In college, Qandil with the help of colleagues established the college’s official magazine whose first edition was confiscated due to an article he wrote criticising the university’s professors and regulations.

He started his professional career in the 1950s as a journalist at Akher Saa (Last Hour) magazine, based on the request of Egypt’s journalism pillar Mustafa Amin.

He also managed the Department of the Free Flow of Information and Communication Policies for UNESCO from 1974 to 1986. He was one of the co-founders of the Saudi-owned MBC channel which he left three months after its launch due to political differences with its management. He hosted a programme at the Saudi-financed Arab Radio and Television channel (ART) under the name Maa Hamdi Qandil (With Hamdi Qandil) which was soon cancelled due to his plans to host controversial figures, including Libyan leader Muammar Gaddafi, who were not on good terms with the Saudi regime.

He returned to Egyptian TV in the late 1990s to present Raais Tahrir, the weekly press review analysing current affairs. With millions of people watching, it was one of the most popular talk shows of the decade. Fiercely supporting the second Palestinian Intifada and furiously condemning the silence of the Arab world towards Israel’s brutalities led to the suspension of one of the programme’s episodes only a few minutes after it went on air. 

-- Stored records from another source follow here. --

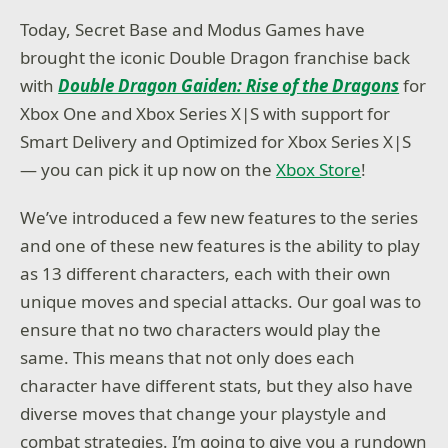
Today, Secret Base and Modus Games have
brought the iconic Double Dragon franchise back
with
Double Dragon Gaiden: Rise of the Dragons
for
Xbox One and Xbox Series X|S with support for
Smart Delivery and Optimized for Xbox Series X|S
— you can pick it up now on the
Xbox Store
!
We’ve introduced a few new features to the series
and one of these new features is the ability to play
as 13 different characters, each with their own
unique moves and special attacks. Our goal was to
ensure that no two characters would play the
same. This means that not only does each
character have different stats, but they also have
diverse moves that change your playstyle and
combat strategies. I’m going to give you a rundown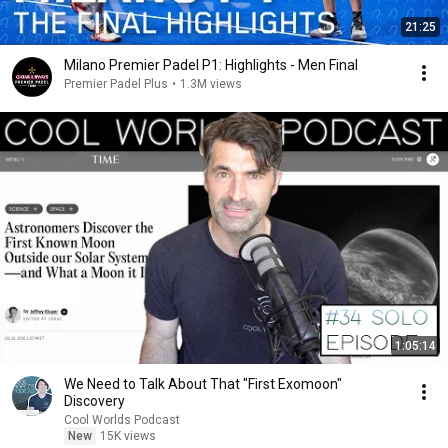
21:25
Milano Premier Padel P1: Highlights - Men Final
Premier Padel Plus
•
1.3M views
1:05:14
We Need to Talk About That "First Exomoon"
Discovery
Cool Worlds Podcast
New
15K views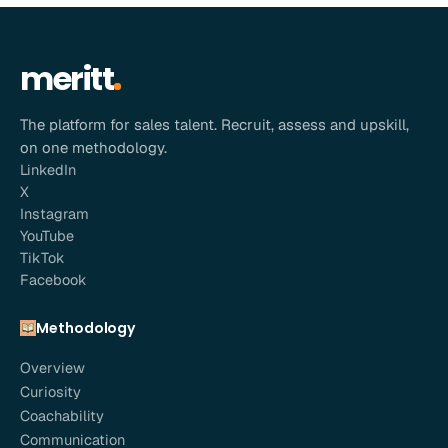
meritt
The platform for sales talent. Recruit, assess and upskill,
on one methodology.
LinkedIn
X
Instagram
YouTube
TikTok
Facebook
Methodology
Overview
Curiosity
Coachability
Communication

In an interview with Al-Ahram Weekly, Qandil talked about his experience in the talk show, saying he wanted to deliver a message to the people who are silenced, yet censorship stood in between.

“I found that getting people to speak on the issue would be nonsense. I decided to say a few words to the Arab people, but about one-quarter of the messages were censored,” Qandil told the Weekly.

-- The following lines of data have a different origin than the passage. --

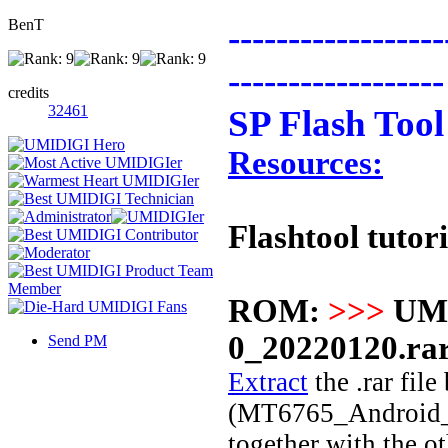
BenT
------------------
------------------
credits
32461
SP Flash Tool
Resources:
Flashtool tutori
ROM:
>>>
UM
0_20220120.ra
Send PM
Extract
the .rar file
(MT6765_Android_sca
together with the o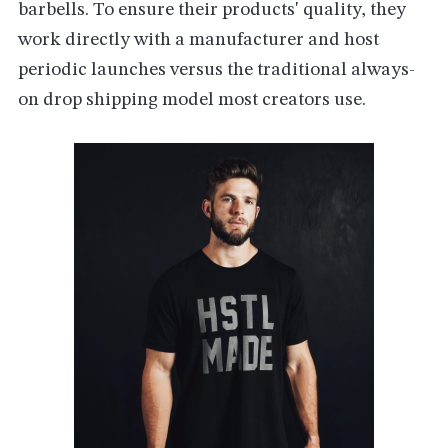
barbells. To ensure their products' quality, they
work directly with a manufacturer and host
periodic launches versus the traditional always-
on drop shipping model most creators use.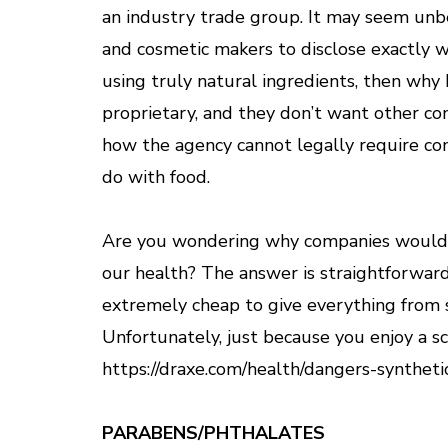
an industry trade group. It may seem unb
and cosmetic makers to disclose exactly w
using truly natural ingredients, then why 
proprietary, and they don’t want other c
how the agency cannot legally require com
do with food.
Are you wondering why companies would co
our health? The answer is straightforward
extremely cheap to give everything from s
Unfortunately, just because you enjoy a sc
https://draxe.com/health/dangers-syntheti
PARABENS/PHTHALATES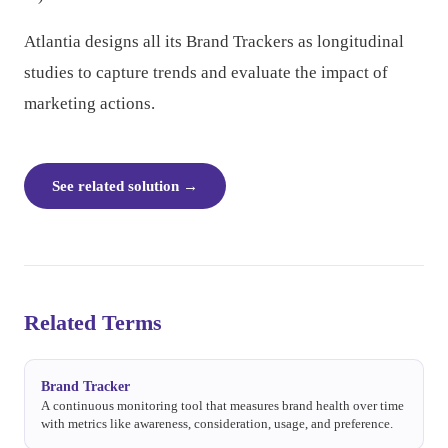
Atlantia designs all its Brand Trackers as longitudinal
studies to capture trends and evaluate the impact of
marketing actions.
See related solution
→
Related Terms
Brand Tracker
A continuous monitoring tool that measures brand health over time
with metrics like awareness, consideration, usage, and preference.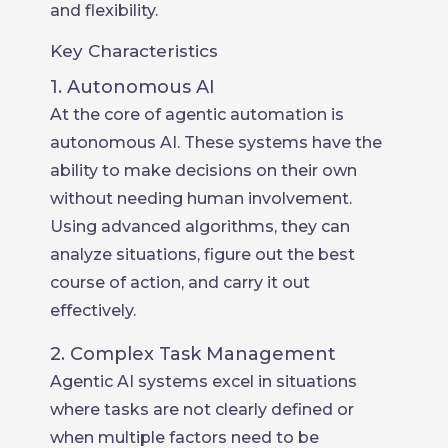
and flexibility.
Key Characteristics
1. Autonomous AI
At the core of agentic automation is
autonomous AI. These systems have the
ability to make decisions on their own
without needing human involvement.
Using advanced algorithms, they can
analyze situations, figure out the best
course of action, and carry it out
effectively.
2. Complex Task Management
Agentic AI systems excel in situations
where tasks are not clearly defined or
when multiple factors need to be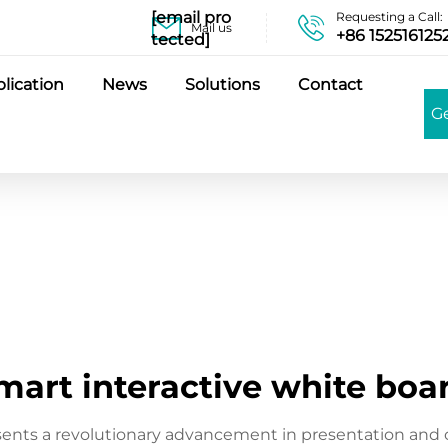
[email pro
Requesting a Call:
Mail us
+86 152516125
tected]
lication
News
Solutions
Contact
G
mart interactive white boa
sents a revolutionary advancement in presentation and 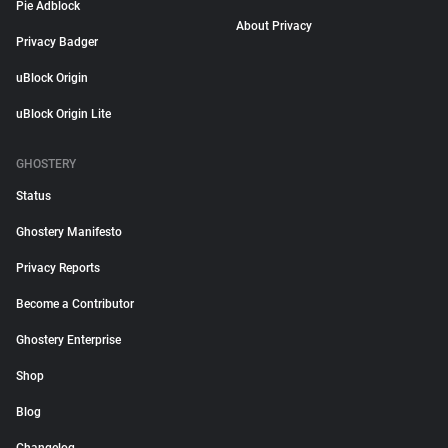
Pie Adblock
About Privacy
Privacy Badger
uBlock Origin
uBlock Origin Lite
GHOSTERY
Status
Ghostery Manifesto
Privacy Reports
Become a Contributor
Ghostery Enterprise
Shop
Blog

He added that censors cut out his questioning of why Israeli flags are flying in some Arab countries and his call on the Arab public to boycott anything American.

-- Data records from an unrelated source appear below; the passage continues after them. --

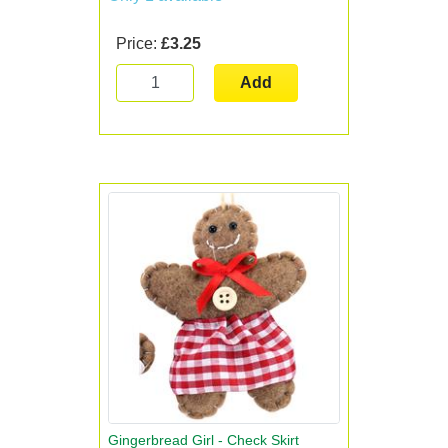
Price:
£3.25
Add
Gingerbread Girl - Check Skirt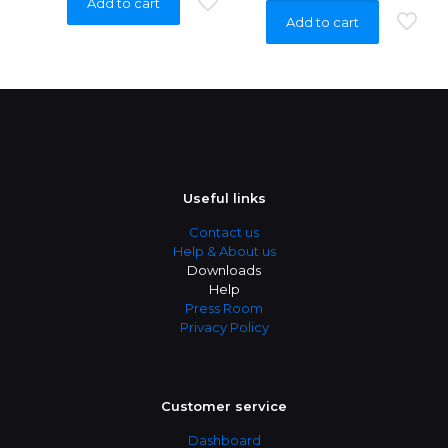
Add to cart
Add to cart
Useful links
Contact us
Help & About us
Downloads
Help
Press Room
Privacy Policy
Customer service
Dashboard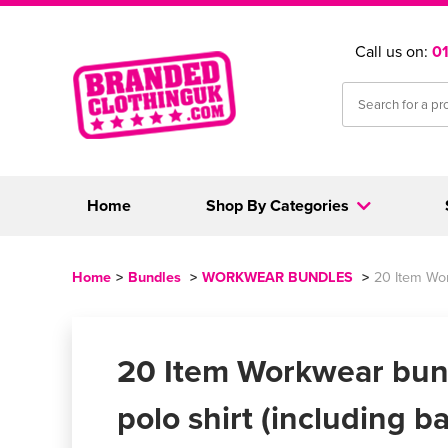
Call us on:
0
Home
Shop By Categories
Home
>
Bundles
>
WORKWEAR BUNDLES
>
20 Item Wor
20 Item Workwear bun
polo shirt (including ba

His audience continued following him on Dubai TV where he hosted another popular show, Qalam Rosas which was again more than Arab regimes would tolerate.

Qandil started to write weekly columns for daily Egyptian newspapers, including Al-Masry Al-Youm and then Al-Shorouk.

He played an important role in the political scene during the build-up to the 2011 Revolution and beyond. In 2010, the Nasserist activist co-founded the National Association for Change, headed by Mohamed Al-Baradei, aiming at reforming the Mubarak regime. Two years later, he declared his support for the Egyptian Popular Current opposition movement, established by former Nasserist, presidential candidate Hamdeen Sabahi.

Qandil was married to movie star Naglaa Fathi who proposed to him only three months after they met each other.